Her comments highlight both the operational progress of the study and the strategic importance of the upcoming interim analysis. With enrollment continuing across multiple international regions, DiaMedica is working to ensure that the trial progresses efficiently while maintaining strict adherence to clinical protocols and regulatory requirements.
DM199 (rinvecalinase alfa), the investigational therapy under evaluation, is central to DiaMedica’s broader pipeline strategy, which focuses on vascular and kidney-related diseases with significant unmet medical needs. In acute ischemic stroke, the therapy is being investigated for its potential to improve blood flow regulation and reduce secondary injury mechanisms that often worsen outcomes after the initial ischemic event.
The interim analysis expected by the end of 2026 is likely to serve as a major inflection point for the program. If the DSMB recommends a sample size adjustment, the trial could expand to better capture treatment effects, potentially increasing the likelihood of achieving statistically significant outcomes. Alternatively, if the data suggest sufficient power or lack of efficacy, the program could proceed or be re-evaluated accordingly.

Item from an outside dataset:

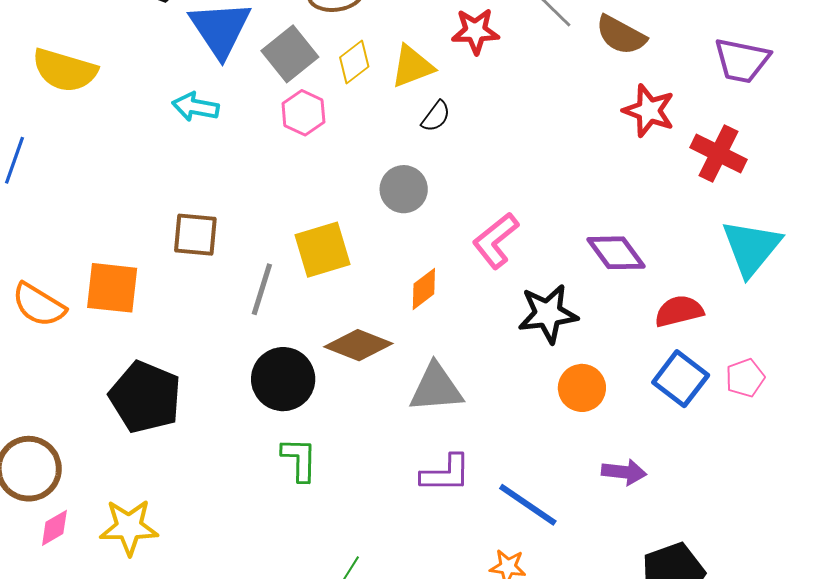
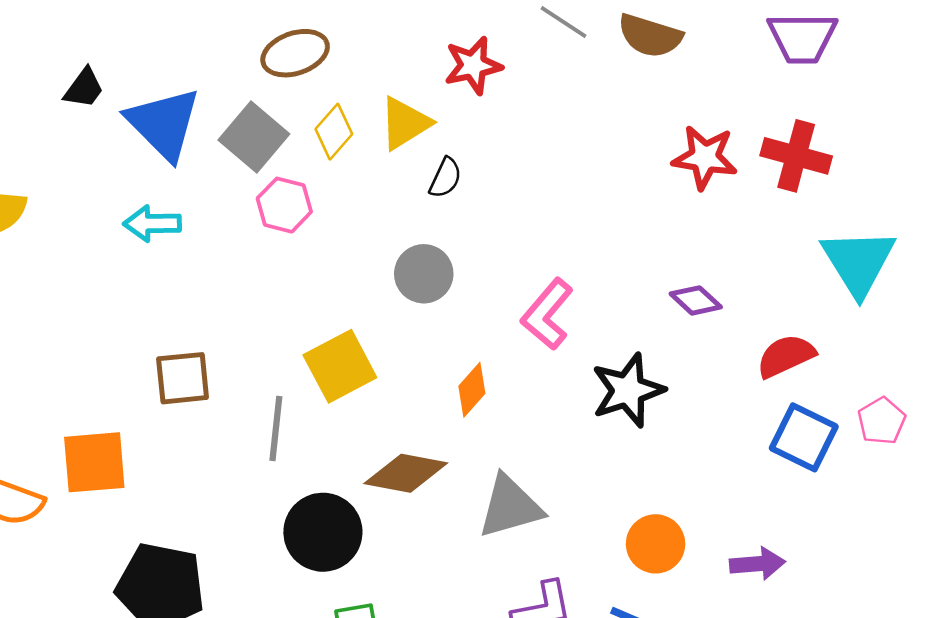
red star: (649, 111) -> (705, 157), moved
purple diamond: (616, 253) -> (696, 300), size x0.7
orange circle: (582, 388) -> (656, 544), moved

For investors and clinical stakeholders, the milestone underscores steady progress in a complex and competitive neurological drug development landscape. Acute ischemic stroke remains an area of high unmet need, and clinical-stage companies such as DiaMedica are increasingly relying on adaptive trial designs to improve efficiency and decision-making in late-stage development.
Overall, the achievement of 75% enrollment toward the interim analysis threshold marks a critical step forward for DiaMedica’s ReMEDy2 program. With global site activation expanding, enrollment momentum building, and a structured adaptive design in place, the company is positioning DM199 for a potentially pivotal period of clinical evaluation over the next several years.
About DM199
DM199 is a recombinant form of human tissue kallikrein-1 (KLK1), a serine protease involved in the regulation of local blood flow and inflammatory responses. DiaMedica believes DM199 has the potential to improve neurological outcomes in patients with acute ischemic stroke by promoting perfusion and neuroprotection in ischemic tissue.
About DiaMedica Therapeutics Inc.
DiaMedica Therapeutics Inc. is a clinical stage biopharmaceutical company committed to improving the lives of people suffering from serious ischemic diseases with a focus on preeclampsia, fetal growth restriction, and acute ischemic stroke. DiaMedica’s lead candidate DM199 is the first pharmaceutically active recombinant (synthetic) form of the KLK1 protein, an established therapeutic modality in Asia for the treatment of acute ischemic stroke, preeclampsia and other vascular diseases.